Last year i was invited to an ohio pheasant farm on a hunt with some guys...I watched the people running the farm plant the birds before we " hunted"... The dogs just went straight to the birds and we shot 'em... didnt seem like much of a hunt...


----------



## STRONGPERSUADER

robertj298 said:


> To me going out and shooting half tame birds planted by the state isn't hunting. I long for the good ole days when we could go out and actually hunt wild birds.


I remember the days 35-40 yrs ago kicking up wild birds while rabbit hunting, or just hunting them period. Those days have been gone unfortunately along with the habitat and planted birds is all we have left for the weekend warriors. For me, it's not so much shooting them as it gives us the opportunity to watch the dogs or an eager pup get some work and I can watch that all day long. I'm going to get out to Kansas or the Dakotas one of these days. Like stated, that would be an awesome hunt.


----------



## Misdirection

9Left said:


> yea... my BIL and his buddies make a weeklong trip to south Dakota every year to pheasant hunt... Im not sure if those birds are stocked, but they literally shoot 100 birds in a few days time.
> Last year i was invited to an ohio pheasant farm on a hunt with some guys...I watched the people running the farm plant the birds before we " hunted"... The dogs just went straight to the birds and we shot 'em... didnt seem like much of a hunt...

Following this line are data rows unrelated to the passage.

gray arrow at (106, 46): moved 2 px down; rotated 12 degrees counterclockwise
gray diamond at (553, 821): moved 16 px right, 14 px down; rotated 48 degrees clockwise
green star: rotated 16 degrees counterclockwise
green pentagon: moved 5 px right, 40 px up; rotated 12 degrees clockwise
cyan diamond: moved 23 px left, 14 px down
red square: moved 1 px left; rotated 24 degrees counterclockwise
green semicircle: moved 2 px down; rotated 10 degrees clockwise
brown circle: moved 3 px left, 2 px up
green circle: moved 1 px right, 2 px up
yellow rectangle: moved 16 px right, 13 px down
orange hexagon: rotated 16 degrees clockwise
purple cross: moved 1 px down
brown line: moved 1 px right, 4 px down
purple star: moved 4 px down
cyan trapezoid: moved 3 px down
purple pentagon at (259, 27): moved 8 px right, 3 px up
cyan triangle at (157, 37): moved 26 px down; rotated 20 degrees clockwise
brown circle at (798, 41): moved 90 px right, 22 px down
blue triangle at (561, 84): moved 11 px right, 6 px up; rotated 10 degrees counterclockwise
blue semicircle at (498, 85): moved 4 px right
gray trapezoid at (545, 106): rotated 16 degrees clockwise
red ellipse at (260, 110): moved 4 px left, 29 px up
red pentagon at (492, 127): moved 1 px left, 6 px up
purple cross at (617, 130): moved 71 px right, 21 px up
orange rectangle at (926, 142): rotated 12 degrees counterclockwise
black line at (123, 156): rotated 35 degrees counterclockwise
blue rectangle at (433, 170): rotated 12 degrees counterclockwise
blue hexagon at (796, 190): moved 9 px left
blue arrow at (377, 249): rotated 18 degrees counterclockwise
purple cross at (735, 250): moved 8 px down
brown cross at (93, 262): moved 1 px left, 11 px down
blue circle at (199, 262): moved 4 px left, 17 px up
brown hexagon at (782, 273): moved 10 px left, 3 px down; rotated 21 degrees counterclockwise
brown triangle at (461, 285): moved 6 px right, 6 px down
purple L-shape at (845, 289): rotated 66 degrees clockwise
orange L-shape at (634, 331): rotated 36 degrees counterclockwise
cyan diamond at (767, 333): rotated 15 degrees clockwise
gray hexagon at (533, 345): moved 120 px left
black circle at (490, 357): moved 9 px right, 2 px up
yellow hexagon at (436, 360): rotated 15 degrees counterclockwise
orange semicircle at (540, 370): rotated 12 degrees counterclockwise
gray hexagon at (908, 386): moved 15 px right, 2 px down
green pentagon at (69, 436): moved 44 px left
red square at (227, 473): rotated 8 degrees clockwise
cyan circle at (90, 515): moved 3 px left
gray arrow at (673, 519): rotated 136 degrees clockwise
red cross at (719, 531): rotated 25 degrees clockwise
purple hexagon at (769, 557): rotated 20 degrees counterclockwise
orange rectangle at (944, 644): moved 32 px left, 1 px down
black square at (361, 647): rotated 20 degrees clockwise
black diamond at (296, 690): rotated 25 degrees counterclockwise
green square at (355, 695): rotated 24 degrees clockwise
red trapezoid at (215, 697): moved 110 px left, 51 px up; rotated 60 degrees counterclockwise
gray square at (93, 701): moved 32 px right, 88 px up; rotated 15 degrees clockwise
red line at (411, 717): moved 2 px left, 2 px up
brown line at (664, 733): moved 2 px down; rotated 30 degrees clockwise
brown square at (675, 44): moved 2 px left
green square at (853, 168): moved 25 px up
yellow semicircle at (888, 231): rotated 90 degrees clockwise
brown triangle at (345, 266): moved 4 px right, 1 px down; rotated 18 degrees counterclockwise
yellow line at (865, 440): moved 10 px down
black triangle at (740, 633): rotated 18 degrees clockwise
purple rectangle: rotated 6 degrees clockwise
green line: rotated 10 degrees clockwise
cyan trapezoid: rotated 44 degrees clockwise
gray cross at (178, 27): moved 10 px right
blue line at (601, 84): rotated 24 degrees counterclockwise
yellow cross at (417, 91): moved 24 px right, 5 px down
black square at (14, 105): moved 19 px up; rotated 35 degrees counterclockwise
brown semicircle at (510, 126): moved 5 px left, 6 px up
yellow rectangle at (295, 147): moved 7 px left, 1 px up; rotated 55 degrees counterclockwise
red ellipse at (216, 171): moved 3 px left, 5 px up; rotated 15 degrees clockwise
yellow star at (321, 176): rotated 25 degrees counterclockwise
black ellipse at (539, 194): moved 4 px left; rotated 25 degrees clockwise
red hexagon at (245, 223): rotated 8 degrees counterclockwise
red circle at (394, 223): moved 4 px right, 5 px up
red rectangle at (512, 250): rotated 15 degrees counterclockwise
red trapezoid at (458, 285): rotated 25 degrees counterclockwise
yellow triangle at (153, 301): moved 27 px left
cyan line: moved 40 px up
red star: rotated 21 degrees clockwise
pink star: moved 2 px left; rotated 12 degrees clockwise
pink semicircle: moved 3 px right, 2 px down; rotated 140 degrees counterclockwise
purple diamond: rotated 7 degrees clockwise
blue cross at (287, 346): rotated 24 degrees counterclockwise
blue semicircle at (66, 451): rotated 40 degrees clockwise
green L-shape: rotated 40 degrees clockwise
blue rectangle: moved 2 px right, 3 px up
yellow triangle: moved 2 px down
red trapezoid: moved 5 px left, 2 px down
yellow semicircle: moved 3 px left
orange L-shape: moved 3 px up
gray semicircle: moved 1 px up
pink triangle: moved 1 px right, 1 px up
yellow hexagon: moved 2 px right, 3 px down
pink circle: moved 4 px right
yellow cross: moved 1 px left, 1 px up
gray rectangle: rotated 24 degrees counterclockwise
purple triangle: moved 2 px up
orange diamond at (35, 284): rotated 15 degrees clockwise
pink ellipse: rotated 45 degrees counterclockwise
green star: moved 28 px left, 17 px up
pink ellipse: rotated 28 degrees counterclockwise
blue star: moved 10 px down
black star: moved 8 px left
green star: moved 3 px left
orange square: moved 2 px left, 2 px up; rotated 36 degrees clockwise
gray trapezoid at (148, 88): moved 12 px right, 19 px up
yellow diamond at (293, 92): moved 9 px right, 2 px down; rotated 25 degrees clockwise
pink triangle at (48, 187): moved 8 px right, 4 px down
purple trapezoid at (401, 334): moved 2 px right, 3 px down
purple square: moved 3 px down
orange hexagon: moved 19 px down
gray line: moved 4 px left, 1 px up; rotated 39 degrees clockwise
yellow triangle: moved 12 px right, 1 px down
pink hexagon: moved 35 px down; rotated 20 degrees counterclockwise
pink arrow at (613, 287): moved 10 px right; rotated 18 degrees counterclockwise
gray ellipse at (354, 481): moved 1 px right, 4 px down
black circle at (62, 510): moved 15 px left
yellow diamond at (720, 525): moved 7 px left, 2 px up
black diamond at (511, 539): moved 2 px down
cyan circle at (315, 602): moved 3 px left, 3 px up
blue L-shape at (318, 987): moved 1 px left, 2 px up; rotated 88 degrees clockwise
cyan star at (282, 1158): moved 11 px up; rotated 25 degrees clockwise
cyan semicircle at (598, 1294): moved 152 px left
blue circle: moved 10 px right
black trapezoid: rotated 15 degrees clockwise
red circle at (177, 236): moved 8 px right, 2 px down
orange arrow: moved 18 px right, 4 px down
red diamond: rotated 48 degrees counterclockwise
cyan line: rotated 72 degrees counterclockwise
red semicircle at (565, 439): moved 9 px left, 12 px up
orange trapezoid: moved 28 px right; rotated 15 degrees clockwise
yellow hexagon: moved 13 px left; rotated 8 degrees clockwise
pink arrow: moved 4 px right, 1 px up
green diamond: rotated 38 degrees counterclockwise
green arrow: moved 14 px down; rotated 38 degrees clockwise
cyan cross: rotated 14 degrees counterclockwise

In North Dakota where I go, it is 100% natural population. My shorthairs love it up there!


----------



## Whaler

Pheasant hunting in our area is actually shooting but when there aren't any or very few wild birds this is all some hunters have to look forward to. The good ole days are gone around here so I say more power to guys and gals who wish to get a shot at a bird. Besides that, hunters pay for a license so they may as well get as much out of it as they can. It's a lot more fun than buying a chicken at the grocery store too. Most people I know can't afford to go to the Dakotas for pheasants so they hunt what is available for them here.


----------



## garhtr

Give those leftover roosters a few weeks and they can get pretty wild , some become almost impossible to flush. A beagle is a good choice on those that prefer to run ---- if you can keep up 
Good luck and Good Hunting !


----------



## longhaulpointer

Some make it through the slaughter, ive seen them in Fallsville cackling while walking back to some old farm ponds in august


----------



## beaver

Some are actually still able to breed and survive in areas. I've seen entire broods of chick's in orient while patrolling the prison farms, and we routinely flush hens in certain areas. According to the ODNR, they only release roosters. If that's the case, they're is an actual wild population in certain areas, or someone else has been releasing a lot of birds.


----------



## bdawg

I agree that hunting stocked birds is just stupid and a waste of money for odnr to stock them. They shoud be stocking wild birds to reestablish the population. 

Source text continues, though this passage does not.